One recurring question I received as I told friends and family my dietary decision was “Why?” Growing up in the Midwest, there was never much emphasis on the way my Americanized diet impacts my body. I grew up in a household where butter ruled the kitchen and our freezers were always stocked with an entire cow and pig. Eating meat was as easy as walking downstairs and grabbing a steak. Vegetables and fruits have always been key elements to my diet, but they were not front and center — that podium was reserved for the “meat of the day.” My lack of knowledge regarding nutrition was a glaring culprit of my unhealthy relationship with food growing up.

Over the years I’ve tried all the fad diets and lost weight and regained and ran hundreds of miles and wasted away on the couch. It was not until my cancer scare in 2018 that I’ve actively been attempting to grow in the area of optimal nutrition though. My future came into sharp focus and I made it my mission to better my health and decrease my chances of future disease. I want to be alive and functional for my future children and grandchildren. I want to grow old with my husband. I want to be the best version of me now and then.

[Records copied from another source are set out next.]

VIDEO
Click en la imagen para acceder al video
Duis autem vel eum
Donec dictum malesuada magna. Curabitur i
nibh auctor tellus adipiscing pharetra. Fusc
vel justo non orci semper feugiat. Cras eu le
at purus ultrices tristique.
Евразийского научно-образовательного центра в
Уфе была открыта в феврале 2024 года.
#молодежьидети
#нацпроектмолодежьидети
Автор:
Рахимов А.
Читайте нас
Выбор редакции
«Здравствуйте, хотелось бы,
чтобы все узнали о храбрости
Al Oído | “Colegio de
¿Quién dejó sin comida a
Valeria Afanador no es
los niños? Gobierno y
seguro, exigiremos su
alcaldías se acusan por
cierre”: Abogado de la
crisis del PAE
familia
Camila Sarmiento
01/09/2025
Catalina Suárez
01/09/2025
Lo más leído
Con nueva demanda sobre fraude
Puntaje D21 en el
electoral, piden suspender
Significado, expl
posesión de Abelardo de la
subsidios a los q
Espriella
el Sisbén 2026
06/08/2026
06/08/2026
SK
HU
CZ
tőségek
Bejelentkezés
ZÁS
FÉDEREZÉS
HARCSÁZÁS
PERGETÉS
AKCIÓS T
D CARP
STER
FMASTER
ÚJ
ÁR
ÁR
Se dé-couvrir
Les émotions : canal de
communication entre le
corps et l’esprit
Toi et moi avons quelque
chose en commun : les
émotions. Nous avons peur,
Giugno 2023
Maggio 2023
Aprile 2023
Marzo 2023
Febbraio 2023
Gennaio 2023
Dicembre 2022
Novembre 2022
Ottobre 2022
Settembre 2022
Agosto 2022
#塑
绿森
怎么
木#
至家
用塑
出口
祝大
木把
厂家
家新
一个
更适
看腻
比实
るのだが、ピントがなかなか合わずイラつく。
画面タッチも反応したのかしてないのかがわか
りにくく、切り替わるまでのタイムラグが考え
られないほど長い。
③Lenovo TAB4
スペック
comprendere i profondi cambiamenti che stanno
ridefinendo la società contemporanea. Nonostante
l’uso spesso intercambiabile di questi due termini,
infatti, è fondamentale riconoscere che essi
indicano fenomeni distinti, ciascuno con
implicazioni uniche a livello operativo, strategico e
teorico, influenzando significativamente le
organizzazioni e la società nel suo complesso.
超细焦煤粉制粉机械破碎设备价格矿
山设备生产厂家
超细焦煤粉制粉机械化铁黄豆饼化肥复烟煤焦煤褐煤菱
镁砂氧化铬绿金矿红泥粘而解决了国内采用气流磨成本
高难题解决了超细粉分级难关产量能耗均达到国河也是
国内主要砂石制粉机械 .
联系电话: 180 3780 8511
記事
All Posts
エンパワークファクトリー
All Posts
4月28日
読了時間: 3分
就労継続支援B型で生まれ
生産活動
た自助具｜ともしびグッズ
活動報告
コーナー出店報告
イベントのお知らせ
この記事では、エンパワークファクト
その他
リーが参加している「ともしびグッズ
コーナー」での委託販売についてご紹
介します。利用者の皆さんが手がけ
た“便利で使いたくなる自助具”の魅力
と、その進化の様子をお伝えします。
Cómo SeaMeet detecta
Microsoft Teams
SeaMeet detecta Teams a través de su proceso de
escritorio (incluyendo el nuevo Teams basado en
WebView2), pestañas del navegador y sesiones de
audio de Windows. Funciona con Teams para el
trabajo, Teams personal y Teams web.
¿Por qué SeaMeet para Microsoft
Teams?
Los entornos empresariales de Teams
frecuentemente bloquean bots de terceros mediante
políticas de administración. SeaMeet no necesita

So it was no surprise that I hungrily devoured all the research on a plant-based diet. In my experience, every diet has scientific studies declaring it the best — paleo, keto, Whole30, et cetera.  Though each one may have some benefit, I have found the endless supply of studies on a plant-based diet to be the most enticing to me.

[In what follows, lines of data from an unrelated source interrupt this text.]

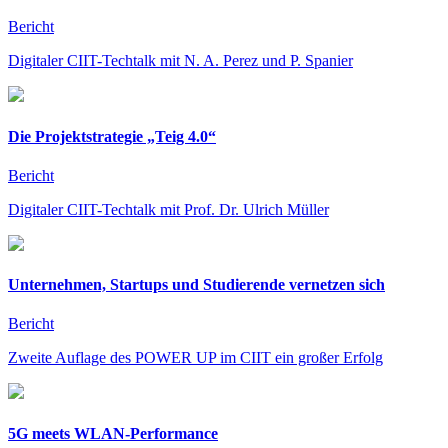
Bericht
Digitaler CIIT-Techtalk mit N. A. Perez und P. Spanier
Die Projektstrategie „Teig 4.0“
Bericht
Digitaler CIIT-Techtalk mit Prof. Dr. Ulrich Müller
Unternehmen, Startups und Studierende vernetzen sich
Bericht
Zweite Auflage des POWER UP im CIIT ein großer Erfolg
5G meets WLAN-Performance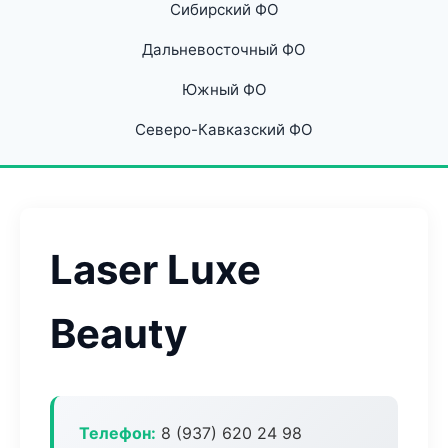
Сибирский ФО
Дальневосточный ФО
Южный ФО
Северо-Кавказский ФО
Laser Luxe
Beauty
Телефон:
8 (937) 620 24 98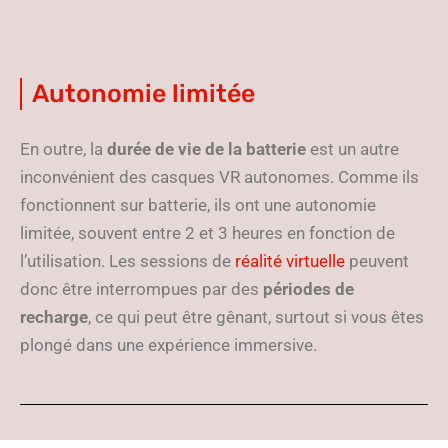
Autonomie limitée
En outre, la
durée de vie de la batterie
est un autre
inconvénient des casques VR autonomes. Comme ils
fonctionnent sur batterie, ils ont une autonomie
limitée, souvent entre 2 et 3 heures en fonction de
l’utilisation. Les sessions de
réalité virtuelle
peuvent
donc être interrompues par des
périodes de
recharge
, ce qui peut être gênant, surtout si vous êtes
plongé dans une expérience immersive.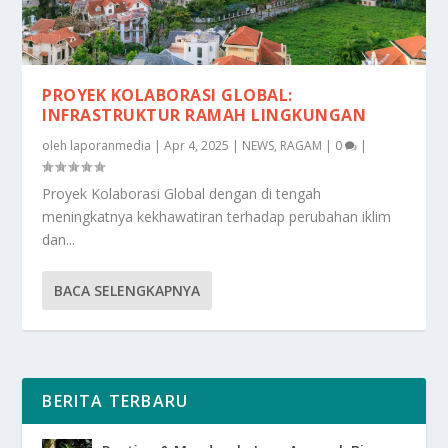
PROYEK KOLABORASI GLOBAL:
INFRASTRUKTUR RAMAH LINGKUNGAN
oleh
laporanmedia
|
Apr 4, 2025
|
NEWS
,
RAGAM
|
0
|
Proyek Kolaborasi Global dengan di tengah
meningkatnya kekhawatiran terhadap perubahan iklim
dan...
BACA SELENGKAPNYA
BERITA TERBARU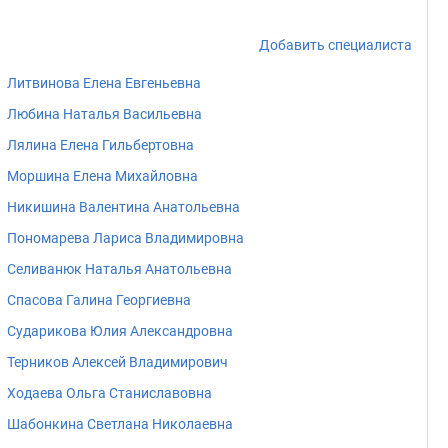
Добавить специалиста
Литвинова Елена Евгеньевна
Любина Наталья Васильевна
Лялина Елена Гильбертовна
Моршина Елена Михайловна
Никишина Валентина Анатольевна
Пономарева Лариса Владимировна
Селиванюк Наталья Анатольевна
Спасова Галина Георгиевна
Сударикова Юлия Александровна
Терников Алексей Владимирович
Ходаева Ольга Станиславовна
Шабонкина Светлана Николаевна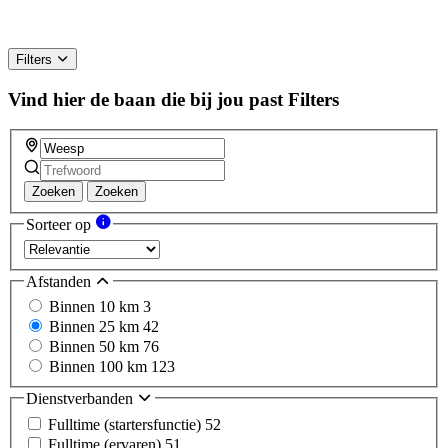
Filters
Vind hier de baan die bij jou past
Filters
Zoeken
Zoeken
Sorteer op
Afstanden
Binnen 10 km
3
Binnen 25 km
42
Binnen 50 km
76
Binnen 100 km
123
Dienstverbanden
Fulltime (startersfunctie)
52
Fulltime (ervaren)
51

There is abundant proof that eating a whole food, plant-based diet is the healthiest diet. When looking to transition into a more wholesome lifestyle, I focused on two main goals for my own life: I wanted to eat a nutritional diet that would 1) make me feel good internally and externally, and 2) be beneficial to my future, my family, and my community. A plant-based diet fulfilled both goals:

  1. When you eat a plant-based diet, good things happen to your body. Research has linked plant-based diets to lower rates of heart disease, type 2 diabetes, and some cancers. It is the only diet scientifically proven to improve or reverse chronic disease. It also fights against obesity.
  2. Eating a plant-based diet is both green and clean. This lifestyle contributes less to air pollution (eating 1 less burger a week is equivalent to 320 miles in carbon emissions), and puts less stress on our natural resources by requiring less land, fossil fuels, and water (it takes 39 gallons of water to product 1 pound of vegetables, but it takes 47 times more water to produce 1 pound of beef.)

My personal approach to transition from meat-eater to fully-fledged vegan has been in the mindset of sustainability. I knew (for myself) that cutting all meat, eggs, and dairy from my diet cold-turkey would not be sustainable. I want to do what is best for my body and my world. That does not mean I’m anti-animal — this is not a political statement. However, I believe there is a positive impact to my individual choice of going pro-plant.

So I am taking it in steps and considering my approach with this analogy:

Plants don’t grow overnight. They start with small seeds and grow into little starts. What matters is sticking to this lifestyle even when the weeds grow and tempt to stifle my progress.

Allowing cheese to remain in my diet throughout this past month made my transition more doable. I have enjoyed a few treats: ice cream, cream cheese, shredded cheddar. However, each week I attempted to limit my dairy intake more and more. This past week I have been 100% dairy-free, relying on God’s gift to mankind for all my cheesy needs: nutritional yeast.

Moving forward, the next step I plan to take is eliminating soy and gluten products from my diet. (Why soy? I’ll explain on another day.) I also want to explore new edible plant options. Did you know there are over 20,000 edible plants on this planet?! Each week I would like to try something new. Thankfully, July offers a wide range of options at my local farmers’ markets.

I would love to hear from you if you have made the transition from meat-eater to plant-based! Do you have any recipe recommendations? Any inspiration to keep my kitchen alive and fresh? I am all ears, my friends!